Termina no próximo dia 30, prazo para prefeito de Barra de São Francisco se defender de supostas acusações

1826

dsc05610O prefeito de Barra de São Francisco, ao que parece anda muito preocupado, e não é para menos, pois ele tem sido visto no Tribunal de Contas-ES constantemente. O prefeito foi até fotografado nos corredores do TCE com um envelope amarelo em mãos.

Esta possível preocupação por parte do prefeito pode estar relacionada a uma ação na justiça impetrada pelo Ministério Público sobre aluguel de máquinas. O prazo para o prefeito se defender das supostas acusações se encerra dia 30 de setembro.

Após a ação ser impetrada na justiça e ganhado destaque na imprensa local e até estadual, o Tribunal de Contas também entrou no circuito, apurou o caso e deu um prazo de 30 dias para que os envolvidos apresentem defesa das acuações a que foram denunciados.

Entenda o caso:

O Tribunal de Contas do Estado do Espirito Santo em decisão preliminar, conforme publicação no Diário Oficial do TCE, do dia 30/08/2016, determinando um prazo de 30 dias para o prefeito de Barra de São Francisco, Luciano Pereira, o Pereirinha (DEM), se defender da suposta acusação feita pelo Ministério Público Estadual (MPE), de um esquema de corrupção com horas máquinas no município.

Além do prefeito, o atual vice-prefeito Matheus Ferreira (PMDB), e o servidor Wester Júnior Faria Matos também foram mencionados para se defender das supostas acusações.

O possível esquema envolve ainda, de acordo com a citação do TCE as empresas, Terramar Locações e Serviços Eireli – ME, Martins Construtora e Terraplanagem e Pirâmide Construtora Ltda, nas pessoas de seus representantes legais, para que, no prazo de 30 (trinta) dias, apresentem as justificativas e/ou encaminhem os documentos que julgarem pertinentes, quanto às irregularidades apontadas na Instrução Técnica inicial ITI-605/2016. Sala de Sessões, 17 de agosto de 2016. Conselheiro SEBASTIÃO CARLOS Rana.

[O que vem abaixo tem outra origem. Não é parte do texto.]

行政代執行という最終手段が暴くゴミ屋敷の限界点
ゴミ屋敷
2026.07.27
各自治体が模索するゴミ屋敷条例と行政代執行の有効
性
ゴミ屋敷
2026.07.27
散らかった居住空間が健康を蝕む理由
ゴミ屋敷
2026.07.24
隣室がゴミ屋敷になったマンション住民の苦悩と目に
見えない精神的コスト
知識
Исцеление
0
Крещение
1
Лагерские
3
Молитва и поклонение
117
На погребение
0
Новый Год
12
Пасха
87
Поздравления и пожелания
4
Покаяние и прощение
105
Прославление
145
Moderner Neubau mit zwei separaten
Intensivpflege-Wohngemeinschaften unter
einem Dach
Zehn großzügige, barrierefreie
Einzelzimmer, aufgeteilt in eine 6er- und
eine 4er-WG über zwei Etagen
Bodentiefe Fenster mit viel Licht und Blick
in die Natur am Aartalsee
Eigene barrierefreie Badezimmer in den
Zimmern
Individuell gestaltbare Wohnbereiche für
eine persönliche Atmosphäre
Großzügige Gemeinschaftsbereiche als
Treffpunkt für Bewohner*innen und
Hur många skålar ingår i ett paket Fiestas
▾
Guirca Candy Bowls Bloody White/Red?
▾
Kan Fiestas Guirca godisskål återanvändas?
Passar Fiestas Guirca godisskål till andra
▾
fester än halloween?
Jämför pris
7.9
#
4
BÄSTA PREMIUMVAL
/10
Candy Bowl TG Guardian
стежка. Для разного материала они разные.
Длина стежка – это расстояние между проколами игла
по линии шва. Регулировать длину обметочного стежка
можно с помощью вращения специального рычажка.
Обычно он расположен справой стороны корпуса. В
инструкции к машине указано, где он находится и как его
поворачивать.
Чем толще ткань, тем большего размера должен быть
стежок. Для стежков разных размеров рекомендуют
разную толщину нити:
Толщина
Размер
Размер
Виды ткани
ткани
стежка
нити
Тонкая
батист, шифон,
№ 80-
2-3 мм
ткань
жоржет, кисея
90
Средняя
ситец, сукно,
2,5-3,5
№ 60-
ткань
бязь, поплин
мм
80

O MP denunciou o caso de possível corrupção junto a justiça de Barra de São Francisco, que de imediato determinou o bloqueio dos bens do prefeito e do vice-prefeito.

A decisão é referente à denúncia de supostas irregularidades apontadas pelo Ministério Público na contratação de horas/máquinas para atender produtores rurais.

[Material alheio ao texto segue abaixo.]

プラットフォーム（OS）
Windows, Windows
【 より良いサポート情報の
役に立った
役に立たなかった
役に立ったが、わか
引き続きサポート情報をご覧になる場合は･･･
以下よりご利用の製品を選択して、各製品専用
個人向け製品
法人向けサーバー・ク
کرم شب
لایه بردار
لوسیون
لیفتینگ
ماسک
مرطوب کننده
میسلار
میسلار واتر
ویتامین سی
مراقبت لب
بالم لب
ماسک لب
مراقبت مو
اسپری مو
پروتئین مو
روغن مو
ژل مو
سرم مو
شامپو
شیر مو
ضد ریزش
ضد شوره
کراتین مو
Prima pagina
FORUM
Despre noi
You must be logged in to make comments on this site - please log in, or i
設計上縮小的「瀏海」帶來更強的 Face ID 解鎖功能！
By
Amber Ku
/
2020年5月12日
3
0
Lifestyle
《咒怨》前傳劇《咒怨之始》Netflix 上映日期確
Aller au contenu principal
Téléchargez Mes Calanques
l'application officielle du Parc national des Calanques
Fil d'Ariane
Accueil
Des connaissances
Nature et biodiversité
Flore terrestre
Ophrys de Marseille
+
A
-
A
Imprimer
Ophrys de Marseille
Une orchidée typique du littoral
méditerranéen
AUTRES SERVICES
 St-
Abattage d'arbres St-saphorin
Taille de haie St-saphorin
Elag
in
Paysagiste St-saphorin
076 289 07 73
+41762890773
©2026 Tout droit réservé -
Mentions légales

Ao todo, o Ministério Público pede a devolução de mais de R$ 2 milhões aos cofres públicos, além da cassação dos direitos políticos do prefeito e vice.

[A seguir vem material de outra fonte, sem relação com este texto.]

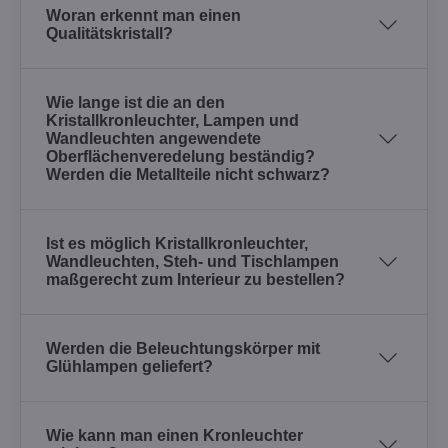
Woran erkennt man einen
Qualitätskristall?
Wie lange ist die an den
Kristallkronleuchter, Lampen und
Wandleuchten angewendete
Oberflächenveredelung beständig?
Werden die Metallteile nicht schwarz?
Ist es möglich Kristallkronleuchter,
Wandleuchten, Steh- und Tischlampen
maßgerecht zum Interieur zu bestellen?
Werden die Beleuchtungskörper mit
Glühlampen geliefert?
Wie kann man einen Kronleuchter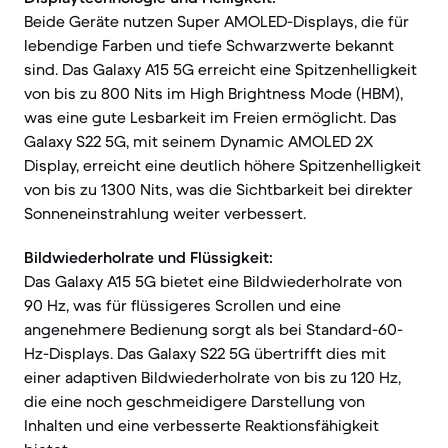
Beide Geräte nutzen Super AMOLED-Displays, die für
lebendige Farben und tiefe Schwarzwerte bekannt
sind. Das Galaxy A15 5G erreicht eine Spitzenhelligkeit
von bis zu 800 Nits im High Brightness Mode (HBM),
was eine gute Lesbarkeit im Freien ermöglicht. Das
Galaxy S22 5G, mit seinem Dynamic AMOLED 2X
Display, erreicht eine deutlich höhere Spitzenhelligkeit
von bis zu 1300 Nits, was die Sichtbarkeit bei direkter
Sonneneinstrahlung weiter verbessert.
Bildwiederholrate und Flüssigkeit:
Das Galaxy A15 5G bietet eine Bildwiederholrate von
90 Hz, was für flüssigeres Scrollen und eine
angenehmere Bedienung sorgt als bei Standard-60-
Hz-Displays. Das Galaxy S22 5G übertrifft dies mit
einer adaptiven Bildwiederholrate von bis zu 120 Hz,
die eine noch geschmeidigere Darstellung von
Inhalten und eine verbesserte Reaktionsfähigkeit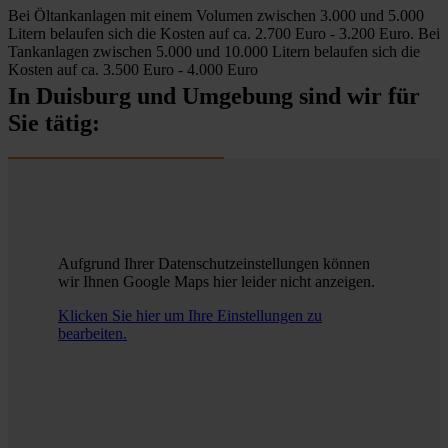
Bei Öltankanlagen mit einem Volumen zwischen 3.000 und 5.000
Litern belaufen sich die Kosten auf ca. 2.700 Euro - 3.200 Euro. Bei
Tankanlagen zwischen 5.000 und 10.000 Litern belaufen sich die
Kosten auf ca. 3.500 Euro - 4.000 Euro
In Duisburg und Umgebung sind wir für
Sie tätig:
Aufgrund Ihrer Datenschutzeinstellungen können
wir Ihnen Google Maps hier leider nicht anzeigen.
Klicken Sie hier um Ihre Einstellungen zu
bearbeiten.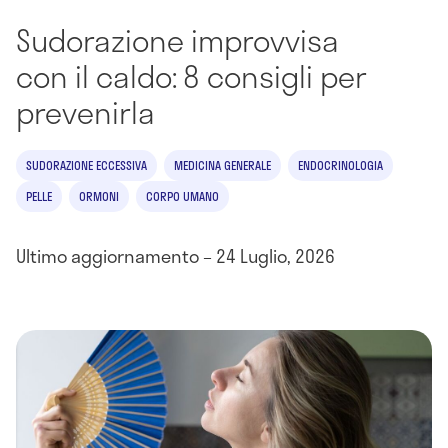
Sudorazione improvvisa
con il caldo: 8 consigli per
prevenirla
SUDORAZIONE ECCESSIVA
MEDICINA GENERALE
ENDOCRINOLOGIA
PELLE
ORMONI
CORPO UMANO
Ultimo aggiornamento – 24 Luglio, 2026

O outro envolvido no suposto esquema, Moisés Antônio Martins, da empresa Terramar, é amigo íntimo do prefeito Luciano Pereira, que, inclusive foi avalista do mesmo. Ele ganhou a concorrência para prestar o serviço de terraplanagem na cidade.

Devolução do dinheiro público:

De acordo com decisão do MP, o prefeito LUCIANO HENRIQUE SORDINE PEREIRA terá, caso seja condenado a devolver aos cofres público da municipalidade dos prejuízos causados ao erário público, o valor de R$ 1.822.500,00 (hum milhão, oitocentos e vinte e dois mil e quinhentos reais), acrescidos de correção monetária e juros legais.

MOISÉS ANTONIO MARTINS ainda o ressarcimento dos prejuízos causados ao erário público, no valor de R$ 1.822.500,00 (hum milhão, oitocentos e vinte e dois mil e quinhentos reais), acrescidos de correção monetária e juros legais.

MATHEUS FERREIRA DA COSTA OLIVEIRA ainda o ressarcimento dos prejuízos causados ao erário público, no valor de R$ 720.000,00 (setecentos e vinte mil reais), acrescidos de correção monetária e juros legais

A empresa TERRAMAR LOCAÇÕES E SERVIÇOS EIRELI- ME, ainda o ressarcimento dos prejuízos causados ao erário público, no valor de R$ 1.192.500,00 (hum milhão, cento e noventa e dois mil e quinhentos reais), acrescidos de correção monetária e juros legais.

A empresa MARTINS CONSTRUTORA E TERRAPLANAGEM EIRELI-ME ainda o ressarcimento dos prejuízos causados ao erário público, no valor de R$ 630.000,00 (seiscentos e trinta mil reais), acrescidos de correção monetária e juros legais.